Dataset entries

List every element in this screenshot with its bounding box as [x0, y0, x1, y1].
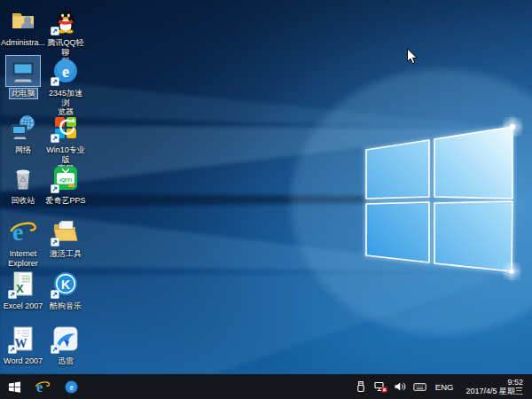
- recycle-bin-icon: [5, 162, 41, 194]
- shortcut-arrow-icon: [51, 77, 59, 86]
- icon-label: 激活工具: [47, 248, 84, 260]
- desktop-icon-recycle-bin[interactable]: 回收站: [0, 162, 46, 207]
- icon-label: 迅雷: [55, 356, 76, 367]
- excel-page-icon: X: [5, 268, 41, 300]
- blue-e-browser-icon: e: [48, 55, 83, 87]
- xunlei-bird-icon: [48, 323, 83, 355]
- taskbar-clock[interactable]: 9:52 2017/4/5 星期三: [462, 378, 527, 396]
- desktop-icon-this-pc[interactable]: 此电脑: [0, 55, 46, 99]
- language-indicator[interactable]: ENG: [433, 382, 457, 392]
- usb-device-icon[interactable]: [355, 374, 368, 399]
- windows10-desktop: Administra... 腾讯QQ轻聊版: [0, 0, 532, 399]
- desktop-icon-word-2007[interactable]: W Word 2007: [0, 323, 46, 367]
- shortcut-arrow-icon: [51, 290, 59, 299]
- shortcut-arrow-icon: [51, 184, 59, 193]
- desktop-icon-excel-2007[interactable]: X Excel 2007: [0, 268, 46, 312]
- icon-label: 爱奇艺PPS: [43, 195, 88, 207]
- shortcut-arrow-icon: [51, 27, 59, 35]
- clock-time: 9:52: [466, 378, 523, 387]
- desktop-icon-network[interactable]: 网络: [0, 112, 46, 156]
- desktop-icon-administrator[interactable]: Administra...: [0, 4, 46, 49]
- desktop-icon-activation-tools[interactable]: 激活工具: [43, 215, 89, 260]
- shortcut-arrow-icon: [51, 134, 59, 143]
- icon-label: Administra...: [0, 37, 48, 49]
- start-button[interactable]: [0, 374, 28, 399]
- icon-label: 回收站: [9, 195, 38, 207]
- svg-text:e: e: [36, 379, 43, 395]
- svg-text:e: e: [12, 218, 23, 246]
- desktop-icon-internet-explorer[interactable]: e InternetExplorer: [0, 215, 46, 269]
- network-disconnected-icon[interactable]: [374, 374, 387, 399]
- desktop-icon-iqiyi-pps[interactable]: iQIYI 爱奇艺PPS: [43, 162, 89, 207]
- icon-label: 网络: [12, 145, 34, 156]
- desktop-icon-xunlei[interactable]: 迅雷: [43, 323, 89, 367]
- open-folder-icon: [48, 215, 83, 247]
- windows-start-icon: [8, 380, 21, 394]
- shortcut-arrow-icon: [51, 345, 59, 354]
- taskbar: e e: [0, 374, 532, 399]
- svg-text:e: e: [69, 381, 73, 391]
- desktop-icon-2345-browser[interactable]: e 2345加速浏览器: [43, 55, 89, 118]
- icon-label: Excel 2007: [1, 301, 46, 312]
- blue-e-browser-icon: e: [64, 379, 79, 395]
- user-folder-icon: [5, 4, 41, 36]
- clock-date: 2017/4/5 星期三: [466, 387, 523, 396]
- icon-label: 酷狗音乐: [47, 301, 84, 312]
- touch-keyboard-icon[interactable]: [413, 374, 426, 399]
- shortcut-arrow-icon: [51, 238, 59, 246]
- taskbar-2345-browser-button[interactable]: e: [57, 374, 85, 399]
- shortcut-arrow-icon: [8, 345, 17, 354]
- mouse-cursor: [406, 48, 419, 66]
- shortcut-arrow-icon: [8, 290, 17, 299]
- svg-text:X: X: [16, 282, 24, 295]
- icon-label: InternetExplorer: [5, 248, 41, 269]
- ie-e-swoosh-icon: e: [5, 215, 41, 247]
- volume-icon[interactable]: [394, 374, 407, 399]
- qq-penguin-icon: [48, 4, 83, 36]
- system-tray: ENG 9:52 2017/4/5 星期三: [355, 374, 532, 399]
- svg-text:e: e: [62, 63, 69, 81]
- kugou-k-circle-icon: K: [48, 268, 83, 300]
- svg-text:K: K: [61, 278, 70, 292]
- taskbar-internet-explorer-button[interactable]: e: [28, 374, 57, 399]
- computer-monitor-icon: [5, 55, 41, 87]
- svg-text:iQIYI: iQIYI: [59, 176, 72, 183]
- iqiyi-tv-icon: iQIYI: [48, 162, 83, 194]
- ie-e-swoosh-icon: e: [35, 379, 51, 395]
- globe-monitor-icon: [5, 112, 41, 144]
- icon-label: 此电脑: [9, 88, 38, 99]
- desktop-icon-kugou-music[interactable]: K 酷狗音乐: [43, 268, 89, 312]
- windows-tiles-refresh-icon: [48, 112, 83, 144]
- word-page-icon: W: [5, 323, 41, 355]
- icon-label: Word 2007: [1, 356, 45, 367]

■ Prompt: Search the records for the string "browser" and report each line that has it.

■ Solution to this task:
- blue-e-browser-icon: e: [48, 55, 83, 87]
- desktop-icon-2345-browser[interactable]: e 2345加速浏览器: [43, 55, 89, 118]
- blue-e-browser-icon: e: [64, 379, 79, 395]
- taskbar-2345-browser-button[interactable]: e: [57, 374, 85, 399]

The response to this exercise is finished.